Google Map が車椅子でのお出かけに対応!高アクセシビリティ社会をめざそう!

Google Mapの新たな試み

Google Mapは、Googleが、2005年2月にリリースしたサービスです。リリースされた当時は、ピラミッドを探したり、富士山を見たり、とても興奮したことを、つい昨日のことのように思い出します。

2007年にはストリートビュー機能が追加され、昔住んでいた家の周辺をみて懐かしい思いに浸ったりもしました。プライバシーの問題もありますが、Google Mapは、あらためてすごいプロダクトだと感じます。

そのGoogle Mapが、今度は、車椅子でのお出かけに貢献するアップデートをしました。ITmediaニュースの記事(2016年12月19日)より、以下、一部引用します(改行位置のみ KAIGO LABにて修正)。

米Googleの「Googleマップ」の「場所」の説明に、「車椅子対応の入り口」という項目が追加された。「Googleローカルガイド」のチームが12月15日(現地時間)、Google+で発表した。
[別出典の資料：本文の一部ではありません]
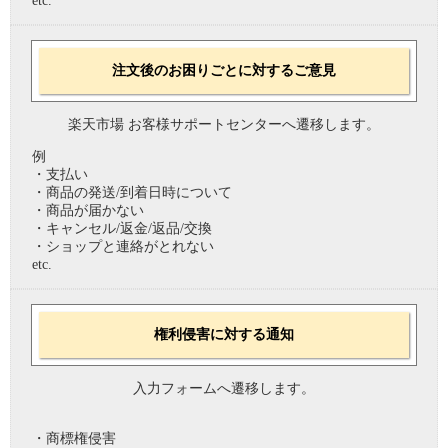
etc.
注文後のお困りごとに対するご意見
楽天市場 お客様サポートセンターへ遷移します。
例
・支払い
・商品の発送/到着日時について
・商品が届かない
・キャンセル/返金/返品/交換
・ショップと連絡がとれない
etc.
権利侵害に対する通知
入力フォームへ遷移します。
・商標権侵害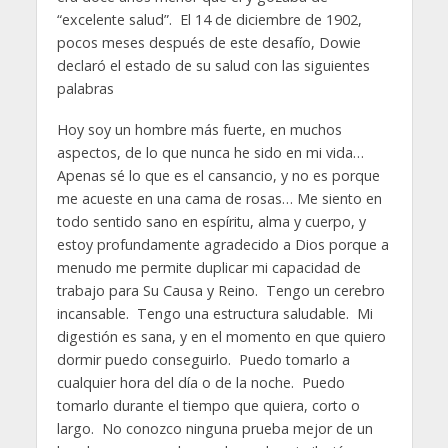
“excelente salud”. El 14 de diciembre de 1902,
pocos meses después de este desafío, Dowie
declaró el estado de su salud con las siguientes
palabras
Hoy soy un hombre más fuerte, en muchos
aspectos, de lo que nunca he sido en mi vida…
Apenas sé lo que es el cansancio, y no es porque
me acueste en una cama de rosas… Me siento en
todo sentido sano en espíritu, alma y cuerpo, y
estoy profundamente agradecido a Dios porque a
menudo me permite duplicar mi capacidad de
trabajo para Su Causa y Reino. Tengo un cerebro
incansable. Tengo una estructura saludable. Mi
digestión es sana, y en el momento en que quiero
dormir puedo conseguirlo. Puedo tomarlo a
cualquier hora del día o de la noche. Puedo
tomarlo durante el tiempo que quiera, corto o
largo. No conozco ninguna prueba mejor de un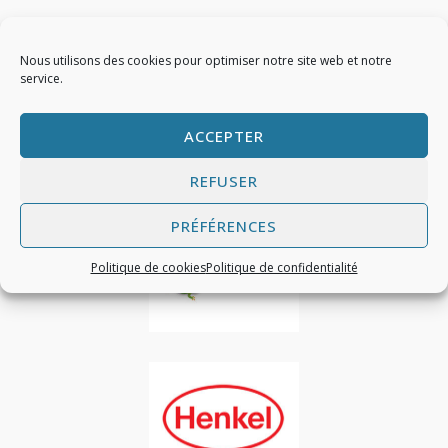
Nous utilisons des cookies pour optimiser notre site web et notre
service.
PARTENAIRE DES PLUS GRANDS
ACCEPTER
FABRICANTS DU MARCHÉ
REFUSER
PRÉFÉRENCES
Politique de cookies
Politique de confidentialité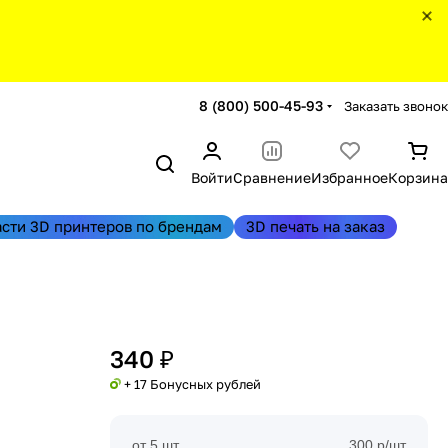
8 (800) 500-45-93
Заказать звонок
Войти
Сравнение
Избранное
Корзина
асти 3D принтеров по брендам
3D печать на заказ
340 ₽
+ 17 Бонусных рублей
от 5 шт
300 р/шт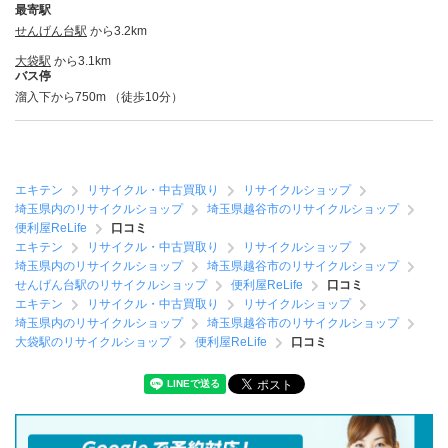
最寄駅
せんげん台駅
から3.2km
大袋駅
から3.1km
バス停
溜入下から750m （徒歩10分）
エキテン
リサイクル・中古買取り
リサイクルショップ
埼玉県内のリサイクルショップ
埼玉県越谷市のリサイクルショップ
便利屋ReLife
口コミ
エキテン
リサイクル・中古買取り
リサイクルショップ
埼玉県内のリサイクルショップ
埼玉県越谷市のリサイクルショップ
せんげん台駅のリサイクルショップ
便利屋ReLife
口コミ
エキテン
リサイクル・中古買取り
リサイクルショップ
埼玉県内のリサイクルショップ
埼玉県越谷市のリサイクルショップ
大袋駅のリサイクルショップ
便利屋ReLife
口コミ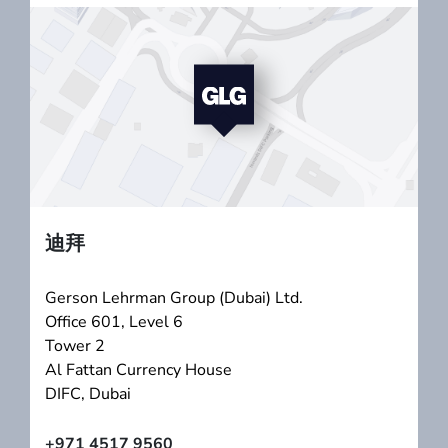
迪拜
Gerson Lehrman Group (Dubai) Ltd.
Office 601, Level 6
Tower 2
Al Fattan Currency House
DIFC, Dubai
+971 4517 9560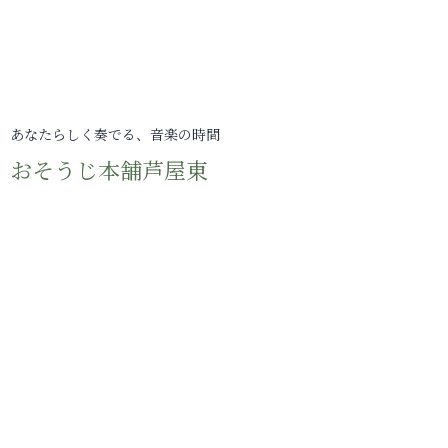
あなたらしく奏でる、音楽の時間
おそうじ本舗芦屋東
すべての場所を網羅するわけではないが、日本のGoogleマップでも場所によっては表示される。車椅子対応ということはベビーカーや杖の利用者にとっても入りやすいということで、多くの人にとって有用な情報といえる。

Googleマップのモバイルアプリで場所を表示し、概要説明テキストの右に「>」がある場合、スワイプすると表示される「○○について」のページの「ホテル設備」(英語版は「Amenities」)の1項目として「車椅子対応の入り口」が表示される。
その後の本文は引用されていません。